Le directeur général des Douanes, Alain-Paul Ndjoubi Ossamy. © Gabonreview

 

La capitale gabonaise s’est réveillée dans la stupeur, ce 27 février, avec l’annonce de l’arrestation du directeur général des Douanes. De sources concordantes en effet, Alain-Paul Ndjoubi Ossamy a été interpellé le 26 février dernier par les services de la Direction générale des recherches (DGR). Gardé à vue 24 heures durant, le patron des Douanes pourrait être présenté au parquet de Libreville, ce 28 février.

Si rien n’a filtré sur les raisons officielles de cette interpellation, beaucoup ont souligné qu’elle s’inscrit dans le cadre de l’«Opération Mamba», visant à mettre la main sur de hauts dirigeants, anciens ou en service, impliqués dans des détournements de deniers publics. L’arrestation d’Alain-Paul Ndjoubi Ossamy est intervenue après l’audition, à la Police judiciaire (PJ), de plusieurs pontes de l’administration des Douanes dans le cadre d’une enquête.
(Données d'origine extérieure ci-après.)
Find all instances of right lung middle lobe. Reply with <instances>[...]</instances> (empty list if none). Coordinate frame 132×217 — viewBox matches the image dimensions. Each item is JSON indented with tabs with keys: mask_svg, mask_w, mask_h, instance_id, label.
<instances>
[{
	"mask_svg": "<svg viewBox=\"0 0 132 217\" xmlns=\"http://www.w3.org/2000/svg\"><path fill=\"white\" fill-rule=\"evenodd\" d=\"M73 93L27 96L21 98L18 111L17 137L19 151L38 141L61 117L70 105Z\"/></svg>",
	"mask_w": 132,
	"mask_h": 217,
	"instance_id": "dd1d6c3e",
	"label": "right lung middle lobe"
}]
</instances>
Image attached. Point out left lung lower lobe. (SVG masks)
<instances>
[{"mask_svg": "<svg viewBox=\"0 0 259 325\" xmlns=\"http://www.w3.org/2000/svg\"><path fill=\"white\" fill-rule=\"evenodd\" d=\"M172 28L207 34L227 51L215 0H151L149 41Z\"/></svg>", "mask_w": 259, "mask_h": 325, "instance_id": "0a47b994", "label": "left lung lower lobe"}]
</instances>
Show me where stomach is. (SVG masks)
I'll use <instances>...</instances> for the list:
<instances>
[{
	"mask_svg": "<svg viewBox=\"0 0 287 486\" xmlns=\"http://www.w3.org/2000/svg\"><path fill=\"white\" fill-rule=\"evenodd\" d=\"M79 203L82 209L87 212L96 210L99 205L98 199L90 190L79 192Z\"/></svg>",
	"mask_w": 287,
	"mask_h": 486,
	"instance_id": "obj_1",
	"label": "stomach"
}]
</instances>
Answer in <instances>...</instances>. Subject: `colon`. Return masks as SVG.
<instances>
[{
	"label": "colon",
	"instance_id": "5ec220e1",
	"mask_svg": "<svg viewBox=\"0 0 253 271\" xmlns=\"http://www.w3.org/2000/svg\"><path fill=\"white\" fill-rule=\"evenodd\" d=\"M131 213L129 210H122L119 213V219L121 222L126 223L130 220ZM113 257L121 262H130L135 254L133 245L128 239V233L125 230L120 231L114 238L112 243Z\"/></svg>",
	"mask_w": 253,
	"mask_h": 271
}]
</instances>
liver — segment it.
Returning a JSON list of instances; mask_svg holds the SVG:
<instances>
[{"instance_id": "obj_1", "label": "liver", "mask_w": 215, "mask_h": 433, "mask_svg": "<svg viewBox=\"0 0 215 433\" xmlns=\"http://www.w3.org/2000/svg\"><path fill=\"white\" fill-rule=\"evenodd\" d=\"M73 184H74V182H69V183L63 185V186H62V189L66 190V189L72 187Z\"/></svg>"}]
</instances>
Celle-ci a révélé l’existence d’un vaste réseau de détournement de recettes douanières. En guise d’exemple, a expliqué une source proche du dossier, «un conteneur de 40 pieds en provenance d’Asie du Sud-ouest, dont la valeur douanière pouvait plafonner à 4 millions de francs CFA, était facturé à peine à 1, 2 millions de francs. Et le différentiel échouait directement dans les poches des inspecteurs des Douanes, des transitaires et apporteurs d’affaires, leurs complices».
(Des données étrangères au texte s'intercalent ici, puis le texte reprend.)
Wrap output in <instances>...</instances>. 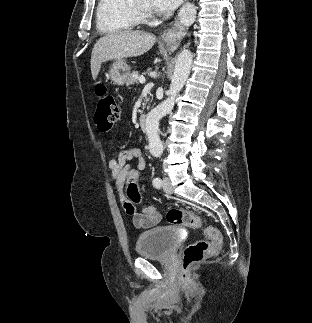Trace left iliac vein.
Here are the masks:
<instances>
[{
    "label": "left iliac vein",
    "instance_id": "left-iliac-vein-1",
    "mask_svg": "<svg viewBox=\"0 0 312 323\" xmlns=\"http://www.w3.org/2000/svg\"><path fill=\"white\" fill-rule=\"evenodd\" d=\"M162 185H163V190L166 193H172L173 192V189H172V186H171V183H170V179L168 177L163 178Z\"/></svg>",
    "mask_w": 312,
    "mask_h": 323
}]
</instances>
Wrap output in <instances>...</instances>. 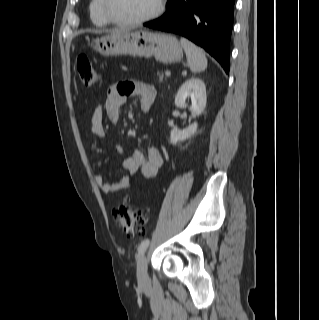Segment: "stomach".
<instances>
[{"mask_svg": "<svg viewBox=\"0 0 319 320\" xmlns=\"http://www.w3.org/2000/svg\"><path fill=\"white\" fill-rule=\"evenodd\" d=\"M94 49L104 56H154L164 64L177 63L183 58L182 47L175 36L144 30L103 36L95 40Z\"/></svg>", "mask_w": 319, "mask_h": 320, "instance_id": "0dacf381", "label": "stomach"}]
</instances>
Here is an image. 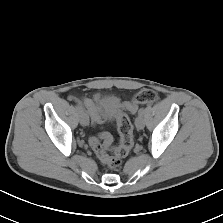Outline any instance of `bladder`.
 <instances>
[{
    "label": "bladder",
    "mask_w": 223,
    "mask_h": 223,
    "mask_svg": "<svg viewBox=\"0 0 223 223\" xmlns=\"http://www.w3.org/2000/svg\"><path fill=\"white\" fill-rule=\"evenodd\" d=\"M104 108L106 110L109 120H113L117 111V102L115 100H107L104 102Z\"/></svg>",
    "instance_id": "obj_1"
}]
</instances>
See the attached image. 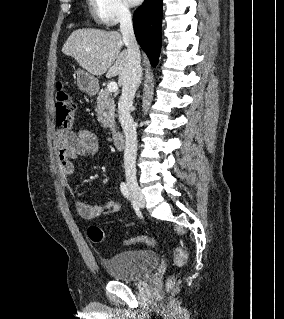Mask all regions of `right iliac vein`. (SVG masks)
<instances>
[{
	"label": "right iliac vein",
	"mask_w": 284,
	"mask_h": 319,
	"mask_svg": "<svg viewBox=\"0 0 284 319\" xmlns=\"http://www.w3.org/2000/svg\"><path fill=\"white\" fill-rule=\"evenodd\" d=\"M126 179H127V185L129 187V190L132 194L133 199L140 207H144L145 198L137 183L135 175L132 172H127Z\"/></svg>",
	"instance_id": "right-iliac-vein-1"
}]
</instances>
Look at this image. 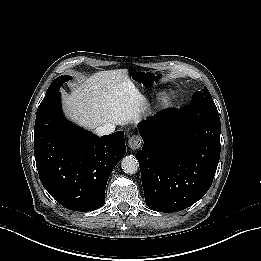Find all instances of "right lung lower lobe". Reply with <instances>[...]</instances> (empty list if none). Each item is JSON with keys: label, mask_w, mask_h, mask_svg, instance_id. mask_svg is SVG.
<instances>
[{"label": "right lung lower lobe", "mask_w": 261, "mask_h": 261, "mask_svg": "<svg viewBox=\"0 0 261 261\" xmlns=\"http://www.w3.org/2000/svg\"><path fill=\"white\" fill-rule=\"evenodd\" d=\"M125 152L123 131L99 138L68 122L62 114L60 92L37 110L34 154L39 177L67 209L100 208L107 180Z\"/></svg>", "instance_id": "1"}]
</instances>
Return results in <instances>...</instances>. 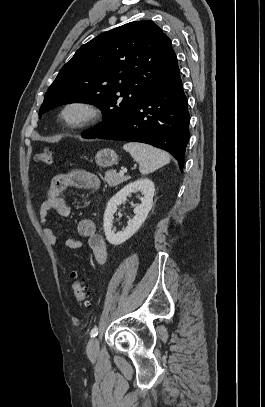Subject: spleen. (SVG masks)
<instances>
[{
    "label": "spleen",
    "instance_id": "obj_1",
    "mask_svg": "<svg viewBox=\"0 0 265 407\" xmlns=\"http://www.w3.org/2000/svg\"><path fill=\"white\" fill-rule=\"evenodd\" d=\"M123 148L139 163V170L143 175L149 174L170 162L168 153L151 145L129 142Z\"/></svg>",
    "mask_w": 265,
    "mask_h": 407
}]
</instances>
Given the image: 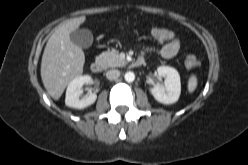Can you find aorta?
<instances>
[{"label":"aorta","mask_w":248,"mask_h":165,"mask_svg":"<svg viewBox=\"0 0 248 165\" xmlns=\"http://www.w3.org/2000/svg\"><path fill=\"white\" fill-rule=\"evenodd\" d=\"M124 78H125V80H126L127 82H133L134 79H135V75H134L133 72L129 71V72H126V73H125Z\"/></svg>","instance_id":"obj_1"}]
</instances>
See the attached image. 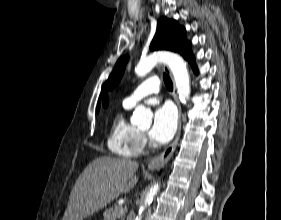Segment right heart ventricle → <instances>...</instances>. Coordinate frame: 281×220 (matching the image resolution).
<instances>
[{"instance_id": "obj_1", "label": "right heart ventricle", "mask_w": 281, "mask_h": 220, "mask_svg": "<svg viewBox=\"0 0 281 220\" xmlns=\"http://www.w3.org/2000/svg\"><path fill=\"white\" fill-rule=\"evenodd\" d=\"M130 108L123 102V111L115 116L107 140L109 150L121 157H136L143 150L141 132L126 118Z\"/></svg>"}]
</instances>
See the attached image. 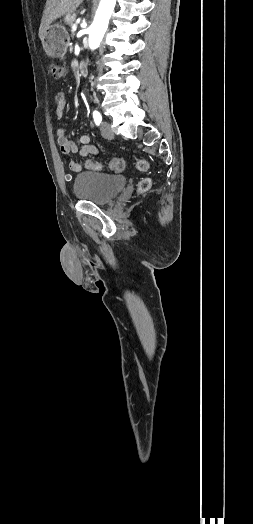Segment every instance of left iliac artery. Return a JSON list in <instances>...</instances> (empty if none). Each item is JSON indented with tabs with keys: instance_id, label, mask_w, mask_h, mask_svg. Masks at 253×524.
I'll list each match as a JSON object with an SVG mask.
<instances>
[{
	"instance_id": "obj_1",
	"label": "left iliac artery",
	"mask_w": 253,
	"mask_h": 524,
	"mask_svg": "<svg viewBox=\"0 0 253 524\" xmlns=\"http://www.w3.org/2000/svg\"><path fill=\"white\" fill-rule=\"evenodd\" d=\"M93 118H94L95 124L100 125L102 121V117H101V114L97 110L93 111Z\"/></svg>"
}]
</instances>
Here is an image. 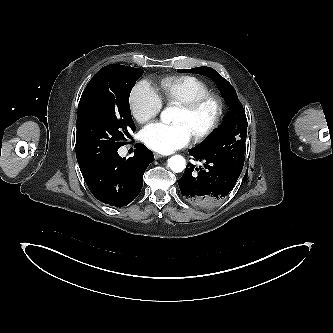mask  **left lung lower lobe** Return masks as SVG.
Segmentation results:
<instances>
[{"mask_svg":"<svg viewBox=\"0 0 333 333\" xmlns=\"http://www.w3.org/2000/svg\"><path fill=\"white\" fill-rule=\"evenodd\" d=\"M189 153L203 166L188 164L178 180L181 193L189 203L210 208L220 203L233 189L240 174L227 165L192 149Z\"/></svg>","mask_w":333,"mask_h":333,"instance_id":"left-lung-lower-lobe-1","label":"left lung lower lobe"}]
</instances>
C’est donc au cours de ces auditions des cadres des Douanes, liées à cette enquête, qu’Alain-Paul Ndjoubi Ossamy aurait été balancé. Selon un responsable auditionné, le directeur général des Douanes et ancien patron de la Société gabonaise des transports (Sogatra), aurait encaissé la somme de 100 millions francs CFA versée par Satram. En gros, le directeur général aurait perçu des versements en lieu et place du Trésor public, pour réduire les amendes infligées à plusieurs sociétés en contentieux.

Si ces éléments paraissent accablants pour Alain-Paul Ndjoubi Ossamy, d’aucuns estiment que l’«Opération Mamba» n’est qu’un prétexte pour mettre hors d’état de nuire le patron des Douanes. Identifiée comme première niche de recettes fiscales à atteindre les quotas des recettes fixées par le gouvernement pour ses besoins budgétaires, la Douane gabonaise traversait une passe difficile ces dernières années. La faute au réseau de détournements de recettes douanières susmentionné.
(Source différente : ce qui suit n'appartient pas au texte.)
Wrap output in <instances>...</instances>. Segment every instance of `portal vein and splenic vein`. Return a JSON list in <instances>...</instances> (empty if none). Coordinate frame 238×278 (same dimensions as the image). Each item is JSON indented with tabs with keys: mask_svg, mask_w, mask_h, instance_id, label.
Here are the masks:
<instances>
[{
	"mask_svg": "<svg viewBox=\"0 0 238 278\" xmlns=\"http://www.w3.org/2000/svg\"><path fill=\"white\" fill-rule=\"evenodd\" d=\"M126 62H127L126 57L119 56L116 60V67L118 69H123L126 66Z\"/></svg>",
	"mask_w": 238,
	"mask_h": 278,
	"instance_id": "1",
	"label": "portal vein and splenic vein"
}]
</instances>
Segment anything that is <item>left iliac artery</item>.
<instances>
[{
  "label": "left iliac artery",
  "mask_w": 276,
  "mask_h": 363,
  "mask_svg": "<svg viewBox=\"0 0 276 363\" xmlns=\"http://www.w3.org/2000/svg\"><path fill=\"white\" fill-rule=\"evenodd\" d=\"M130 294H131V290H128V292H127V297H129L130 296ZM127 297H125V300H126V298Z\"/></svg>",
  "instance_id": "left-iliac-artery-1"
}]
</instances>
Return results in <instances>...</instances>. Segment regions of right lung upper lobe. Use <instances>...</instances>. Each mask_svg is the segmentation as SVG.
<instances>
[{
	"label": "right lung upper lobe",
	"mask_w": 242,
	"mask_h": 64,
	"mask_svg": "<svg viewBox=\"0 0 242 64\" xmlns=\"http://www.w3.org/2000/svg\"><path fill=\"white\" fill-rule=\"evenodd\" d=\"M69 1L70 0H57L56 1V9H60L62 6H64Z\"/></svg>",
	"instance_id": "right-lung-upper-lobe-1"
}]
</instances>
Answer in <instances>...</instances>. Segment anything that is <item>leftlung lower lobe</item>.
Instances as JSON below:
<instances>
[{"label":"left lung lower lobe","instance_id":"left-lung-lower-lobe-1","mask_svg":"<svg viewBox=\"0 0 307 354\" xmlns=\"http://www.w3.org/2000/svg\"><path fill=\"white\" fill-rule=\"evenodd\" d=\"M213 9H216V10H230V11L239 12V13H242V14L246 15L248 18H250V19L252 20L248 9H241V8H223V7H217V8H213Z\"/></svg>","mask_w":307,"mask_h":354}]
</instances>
Il aura fallu attendre l’arrivée d’Alain-Paul Ndjoubi Ossamy, en octobre 2015, pour que cette administration reprenne des couleurs. Pour stopper cette hémorragie de recettes, le «nouveau» patron avait notamment initié une série de réformes avec, entre autres, le renforcement des contrôles sur l’entrée au port des marchandises importées. Des réformes ainsi peu appréciées par certains cadres des Douanes, dont la rapidité et la fréquence d’enrichissement s’est vue freinée.

Vu sous cet angle, le motif de l’arrestation d’Alain-Paul Ndjoubi Ossamy paraît tout aussi plausible, que son implication supposée dans la réduction des amendes infligées à plusieurs sociétés en contentieux. D’autant qu’il a même été interpellé un jour non-ouvrable. Dans tous les cas, l’affaire est en cours et de nouveaux éléments d’enquête sont attendus dans les prochaines heures.